Stored data entries
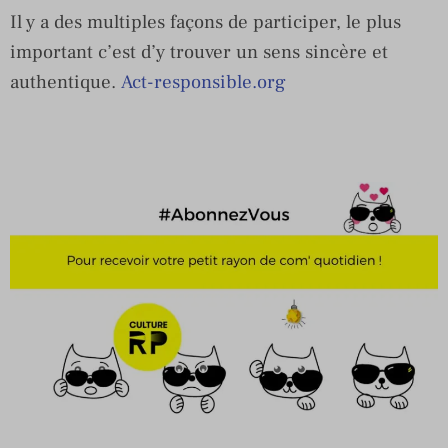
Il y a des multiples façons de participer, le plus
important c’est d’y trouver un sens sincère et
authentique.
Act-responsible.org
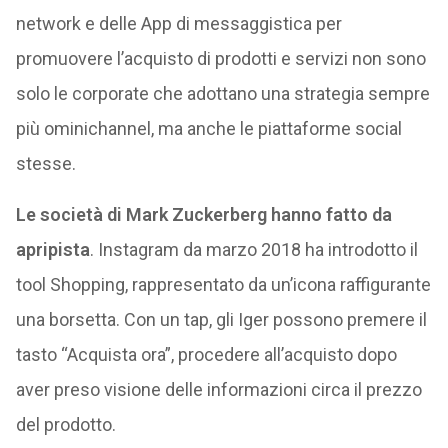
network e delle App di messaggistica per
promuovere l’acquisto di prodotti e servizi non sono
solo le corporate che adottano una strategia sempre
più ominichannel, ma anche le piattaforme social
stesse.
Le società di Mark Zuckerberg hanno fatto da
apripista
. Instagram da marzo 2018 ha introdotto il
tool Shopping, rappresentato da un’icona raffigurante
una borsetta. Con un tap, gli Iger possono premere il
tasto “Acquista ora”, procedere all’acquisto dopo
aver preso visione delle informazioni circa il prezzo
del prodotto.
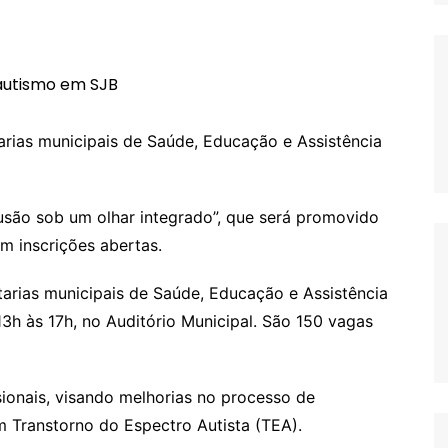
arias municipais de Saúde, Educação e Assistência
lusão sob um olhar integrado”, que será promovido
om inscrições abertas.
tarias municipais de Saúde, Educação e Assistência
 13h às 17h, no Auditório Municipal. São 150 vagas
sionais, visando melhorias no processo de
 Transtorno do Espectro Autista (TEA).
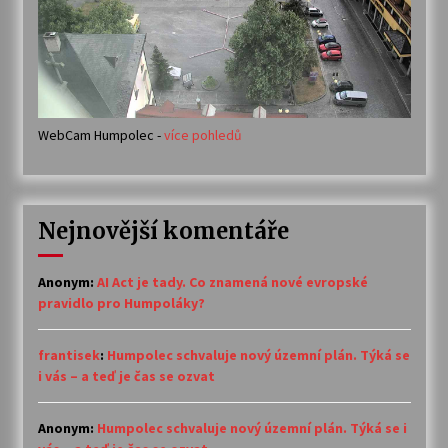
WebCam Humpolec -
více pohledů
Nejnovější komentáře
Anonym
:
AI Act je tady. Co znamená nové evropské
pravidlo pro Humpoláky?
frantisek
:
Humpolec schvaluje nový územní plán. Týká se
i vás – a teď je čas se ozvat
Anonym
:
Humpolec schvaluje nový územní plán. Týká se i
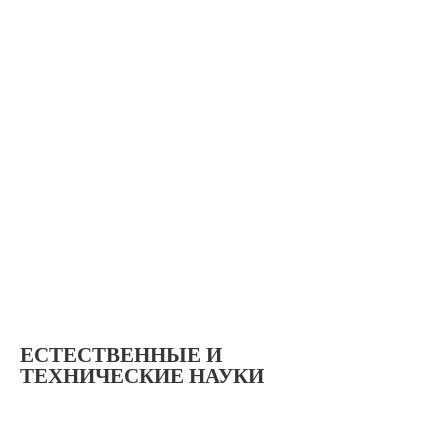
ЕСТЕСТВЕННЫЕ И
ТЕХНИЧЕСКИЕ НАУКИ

● Aim of the exercise: Check every line of the records, and copy the ones that hold the word "Educação".

● Response box:
arias municipais de Saúde, Educação e Assistência
tarias municipais de Saúde, Educação e Assistência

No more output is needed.